Writeupは公式のものを確認しました。

侵入

  • LFIを使って、Tomcatのユーザー定義ファイルである tomcat-users.xml を見る。パスは tomcat ubuntu installation directory などとググって確認する。
  • Tomcat/manager 配下のディレクトリをDirbusterなどで列挙すると、TomcatをHTTPで操作できる /text エンドポイントが見つかる。
  • ディレクトリ列挙もしくはググってサービスデプロイ用のエンドポイント /deploy の使用方法を確認し、Javaで書かれたウェブシェル(Githubで公開されている)をサービスとしてデプロイする(Javaでの開発をしたことがないので、一度Zipにしたり、jar コマンドでマニフェストを追加したり?といったお作法ははじめてだった。デプロイ方法の件も含めて後日要調査)。
  • ウェブシェル経由で nc/dev/tcp を使ったリバースシェルを試行するも失敗。- Writeupに従って、ローカルでなんやよう分からんワンライナーを書き下したテキストファイルを作り、リモートから wget して(chmod +xして)実行すると、tomcat ユーザーでのリバースシェルが確立した。何が違う……?

権限昇格(一般ユーザー)

  • /var/www/html/files 配下にバックアップと思しきパスワード付きZIPファイルを発見した。
  • (Writeupをちゃんと読んでいなかったので)この中にある raedme.md あたりに何か書いてあるんだろうと思い、 pkcrack (およびZIPファイルに含まれており、かつ実ファイルが手に入る logo.jpgファイル)を使った既知平文攻撃でパスワードを解除するも、中身は特に何もなかった。
  • Writeupを読むと、どうやら重要なのはZIPファイルの方だったらしい。リモートからローカルへのファイルの送信方法として、ZIPファイルのbase64ハッシュを作って、それをコピーしてローカル側でデハッシュするという手法がとられていた。こんな方法があるのか……(結局リモート側でウェブサーバーを作って、ローカルから wget してしまった)。
  • fcrackziprockyou.txt を使って辞書攻撃すると、パスワードが判明した。
  • このZIPのパスワードこそが ash ユーザーのパスワードであり、リモート側で su ash できた。

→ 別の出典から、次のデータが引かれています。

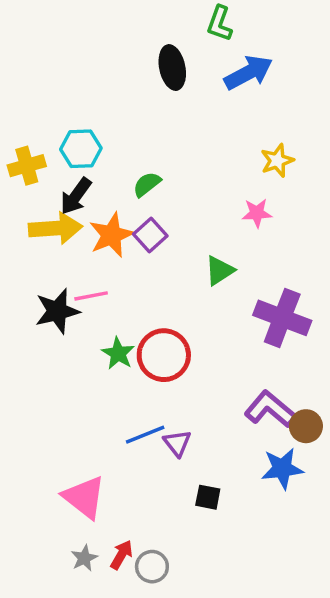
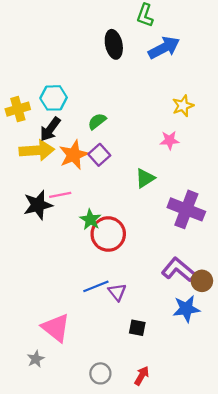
green star: (118, 353) -> (90, 220), moved
red arrow: (122, 555) -> (142, 376), moved
gray star: (84, 558) -> (36, 359), moved

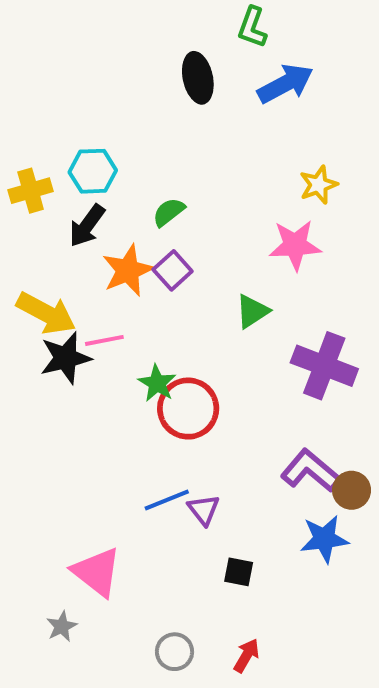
pink star: (170, 140) -> (295, 245), size x1.5
yellow arrow: (37, 150) -> (46, 313), moved, turned 32

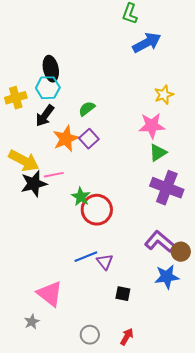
black ellipse: (198, 78) -> (51, 69), moved
green triangle: (252, 311) -> (158, 153), moved

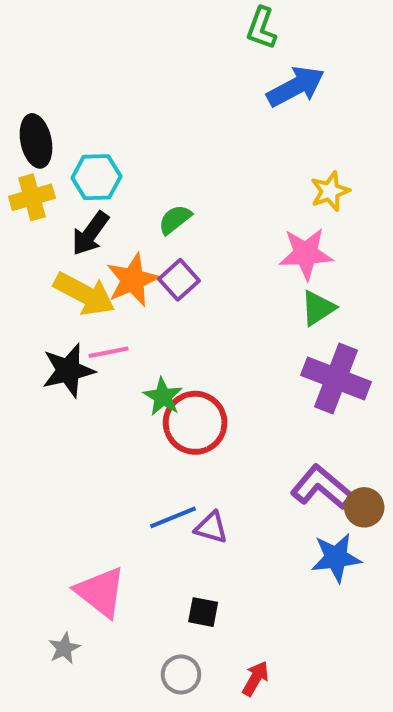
black ellipse: (51, 69) -> (36, 141), moved
yellow arrow: (24, 161) -> (84, 294), moved
purple triangle: (105, 262) -> (211, 527), turned -36
black square: (123, 294) -> (203, 612), moved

ここで own user。

権限昇格(root)

  • uname -a すると lxd というグループに所属している。どうやら lxdlxc というコマンドでコンテナをデプロイできるみたい。
  • Writeupいわく、「root権限を持ったコンテナに、ホストOSのファイルシステムを丸ごとマウントして起動する」ということらしい。そんなことできるんだな……。
  • lxd用のAlpine Linuxイメージを以下のリポジトリを利用して作成し、リモートへ送信する。
  • 以下のコマンドを実行してown root。
### デーモンの起動?
### ウィザード形式で、ストレージプールを作っておく以外は全部noでよさそう(作っておかないとこのあとコンテナが作れない
$ lxd init

### イメージのインポート
$ lxc image import ./alpine-v3.12-x86_64-20201106_2000.tar.gz --alias alpine

### 管理者権限を付与(なぜ一般ユーザーでこれが可能なのか……?
$ lxc init alpine mycontainer -c security.privileged=true

### ホストOSのファイルシステムを /mnt/root にマウントする
$ lxc config device add mycontainer mydevice disk source=/ path=/mnt/root recursive=true

### コンテナの起動
$ lxc start mycontainer

KPT(Keep-Problem-Try)

Keep

  • LFIまでさっと辿り着けた。

Problem

  • Tomcatのデフォルトパス、たぶん全く気づかなかったわけではなくて調べるのが面倒だったんだと思う。

Try

  • 時間内は横着せず、調べる(時間になったら答えを見ればいい)。

さいごに

TomcatやLXDなど、技術的な学びの多い箱でした。ちょっと遅れをとっているので最終日までには追いつきたいです。